(Source records)
------------------------

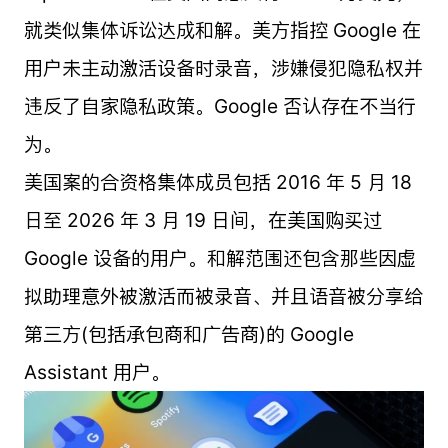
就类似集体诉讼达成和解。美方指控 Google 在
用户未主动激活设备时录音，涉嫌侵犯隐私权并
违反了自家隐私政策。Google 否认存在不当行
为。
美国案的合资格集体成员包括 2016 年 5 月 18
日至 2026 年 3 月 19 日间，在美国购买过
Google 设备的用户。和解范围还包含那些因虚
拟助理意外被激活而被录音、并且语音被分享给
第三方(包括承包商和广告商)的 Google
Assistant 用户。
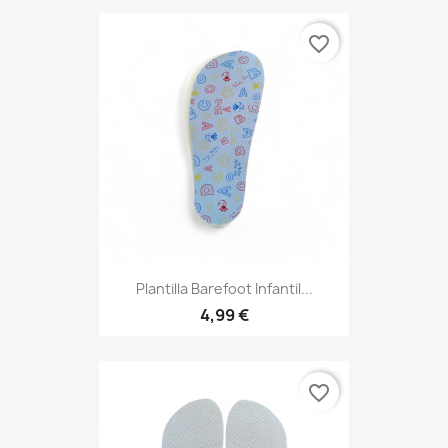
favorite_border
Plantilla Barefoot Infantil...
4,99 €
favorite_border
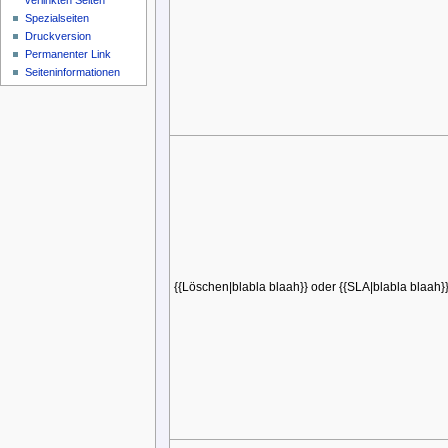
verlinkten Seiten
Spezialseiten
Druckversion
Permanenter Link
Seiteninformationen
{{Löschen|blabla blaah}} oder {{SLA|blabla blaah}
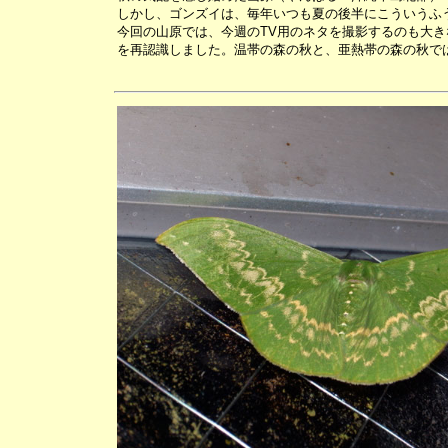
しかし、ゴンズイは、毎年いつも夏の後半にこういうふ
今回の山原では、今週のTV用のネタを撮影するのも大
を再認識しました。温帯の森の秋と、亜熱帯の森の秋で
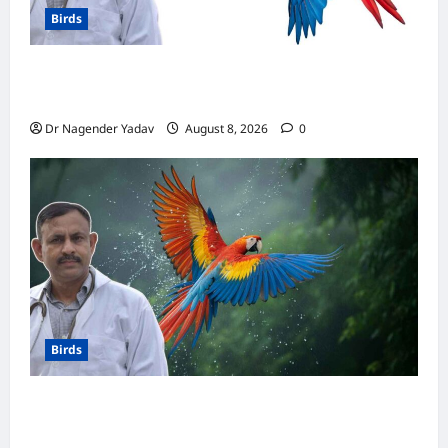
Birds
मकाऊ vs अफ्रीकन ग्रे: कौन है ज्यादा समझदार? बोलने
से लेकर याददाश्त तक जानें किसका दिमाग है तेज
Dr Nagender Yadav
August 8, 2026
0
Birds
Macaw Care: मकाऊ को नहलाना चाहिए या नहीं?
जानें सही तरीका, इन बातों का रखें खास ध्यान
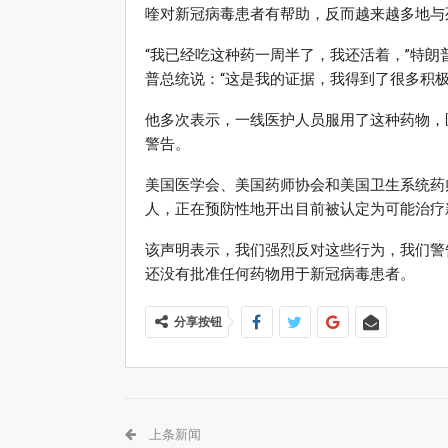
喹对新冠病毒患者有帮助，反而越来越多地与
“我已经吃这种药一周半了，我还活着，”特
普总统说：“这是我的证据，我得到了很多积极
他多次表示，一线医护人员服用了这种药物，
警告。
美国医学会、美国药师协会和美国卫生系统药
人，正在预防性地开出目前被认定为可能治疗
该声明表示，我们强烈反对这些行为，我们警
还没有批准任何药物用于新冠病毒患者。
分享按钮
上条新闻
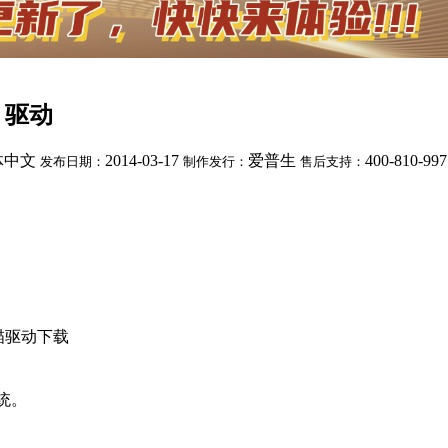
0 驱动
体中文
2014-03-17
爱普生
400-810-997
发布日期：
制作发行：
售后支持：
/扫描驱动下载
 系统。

------------------------

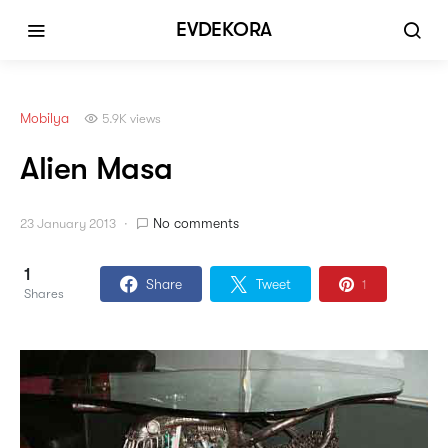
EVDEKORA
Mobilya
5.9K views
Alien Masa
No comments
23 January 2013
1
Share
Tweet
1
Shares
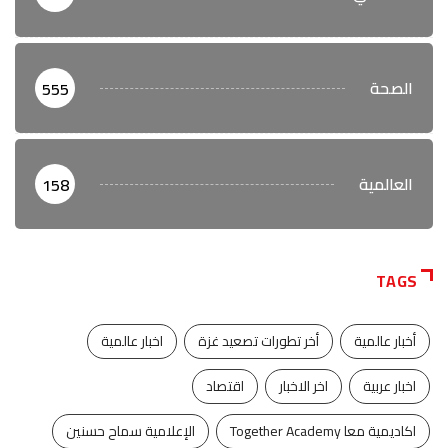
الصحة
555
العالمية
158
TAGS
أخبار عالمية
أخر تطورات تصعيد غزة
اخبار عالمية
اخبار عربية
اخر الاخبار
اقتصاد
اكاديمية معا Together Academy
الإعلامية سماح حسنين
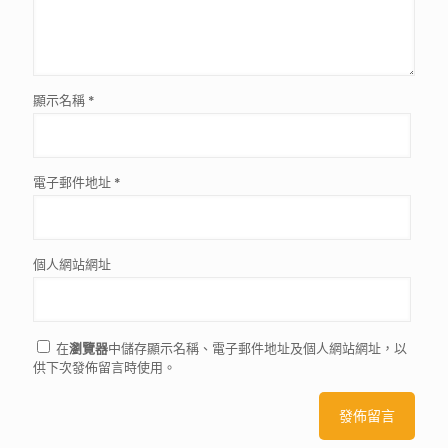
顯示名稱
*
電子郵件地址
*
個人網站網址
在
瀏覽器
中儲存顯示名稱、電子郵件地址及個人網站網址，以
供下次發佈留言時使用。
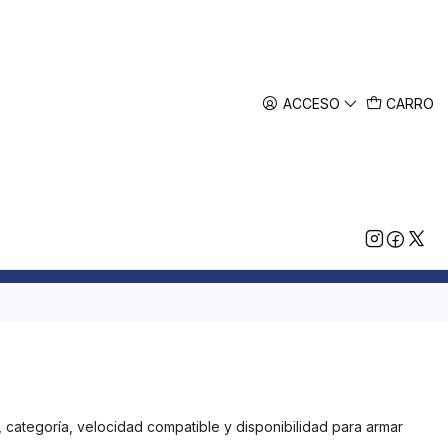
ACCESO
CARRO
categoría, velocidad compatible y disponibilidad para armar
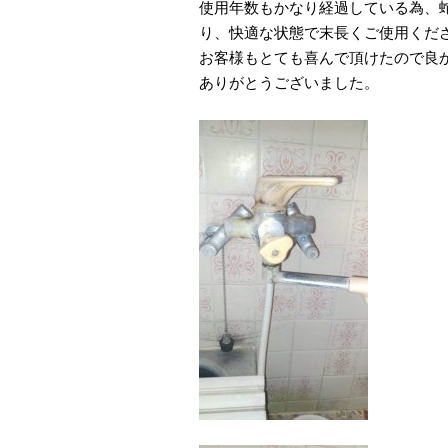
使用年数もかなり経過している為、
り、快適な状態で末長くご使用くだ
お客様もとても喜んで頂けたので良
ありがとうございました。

------------------------

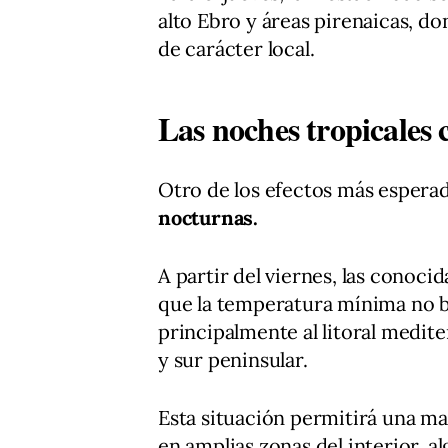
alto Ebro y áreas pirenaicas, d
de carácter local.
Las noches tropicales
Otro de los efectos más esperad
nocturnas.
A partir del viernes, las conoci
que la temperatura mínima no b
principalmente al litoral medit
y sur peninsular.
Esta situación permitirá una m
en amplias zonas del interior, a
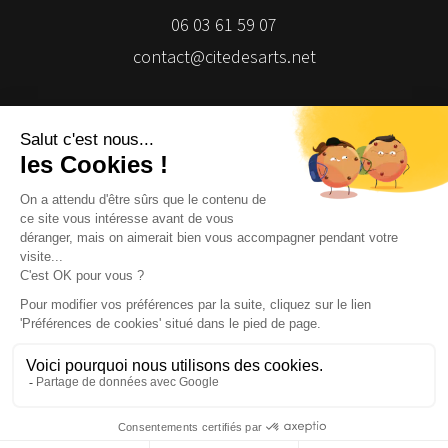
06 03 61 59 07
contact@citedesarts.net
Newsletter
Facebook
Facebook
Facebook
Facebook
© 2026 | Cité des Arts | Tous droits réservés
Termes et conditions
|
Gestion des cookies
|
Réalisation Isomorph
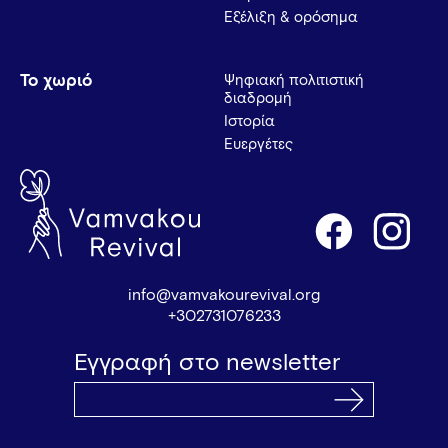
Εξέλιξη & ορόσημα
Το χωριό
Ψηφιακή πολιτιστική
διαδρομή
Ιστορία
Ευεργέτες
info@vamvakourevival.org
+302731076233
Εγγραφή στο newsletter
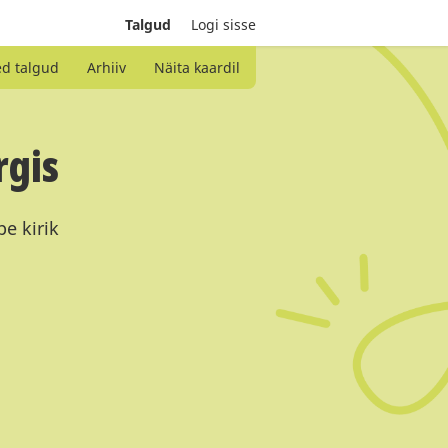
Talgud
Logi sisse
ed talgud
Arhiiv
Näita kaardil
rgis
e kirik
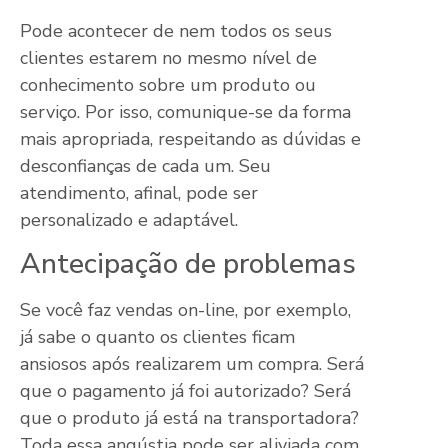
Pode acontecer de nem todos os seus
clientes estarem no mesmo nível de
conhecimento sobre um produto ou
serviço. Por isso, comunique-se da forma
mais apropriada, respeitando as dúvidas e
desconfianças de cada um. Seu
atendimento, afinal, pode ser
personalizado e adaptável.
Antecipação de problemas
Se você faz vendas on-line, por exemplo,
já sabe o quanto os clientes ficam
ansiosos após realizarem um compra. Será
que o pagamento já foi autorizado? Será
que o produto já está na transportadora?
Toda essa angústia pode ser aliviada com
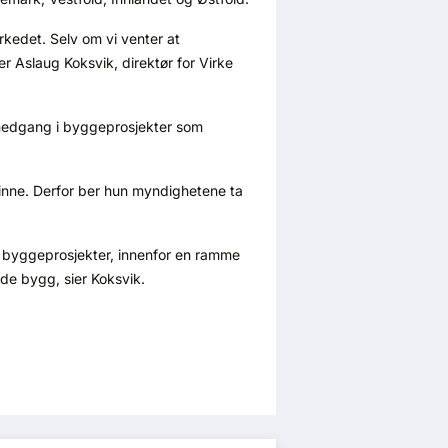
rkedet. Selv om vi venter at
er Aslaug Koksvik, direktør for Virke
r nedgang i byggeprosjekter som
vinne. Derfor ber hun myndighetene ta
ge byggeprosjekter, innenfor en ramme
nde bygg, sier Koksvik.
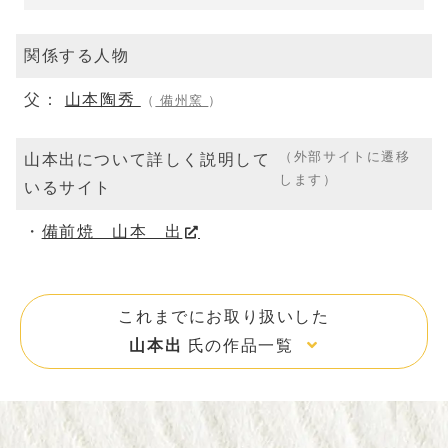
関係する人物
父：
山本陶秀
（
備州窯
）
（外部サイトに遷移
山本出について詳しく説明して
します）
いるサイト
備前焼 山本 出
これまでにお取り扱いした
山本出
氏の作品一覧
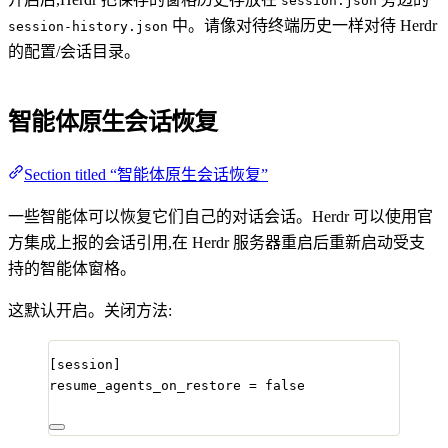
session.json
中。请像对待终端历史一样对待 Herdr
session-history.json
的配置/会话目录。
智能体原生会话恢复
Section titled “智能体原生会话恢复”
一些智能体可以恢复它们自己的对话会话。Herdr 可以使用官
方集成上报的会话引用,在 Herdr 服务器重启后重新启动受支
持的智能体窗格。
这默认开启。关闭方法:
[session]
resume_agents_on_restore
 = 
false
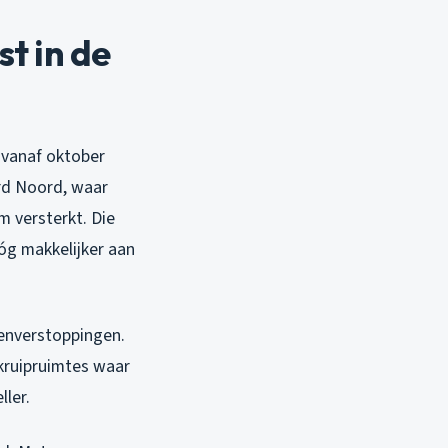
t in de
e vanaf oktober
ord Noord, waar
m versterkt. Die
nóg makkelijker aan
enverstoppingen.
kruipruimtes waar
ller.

------------------------

### PROBLEM
Each line holding the word "智能体原生会话恢复" must be pulled from the records.

### EXERCISE RESPONSE
智能体原生会话恢复
Section titled “智能体原生会话恢复”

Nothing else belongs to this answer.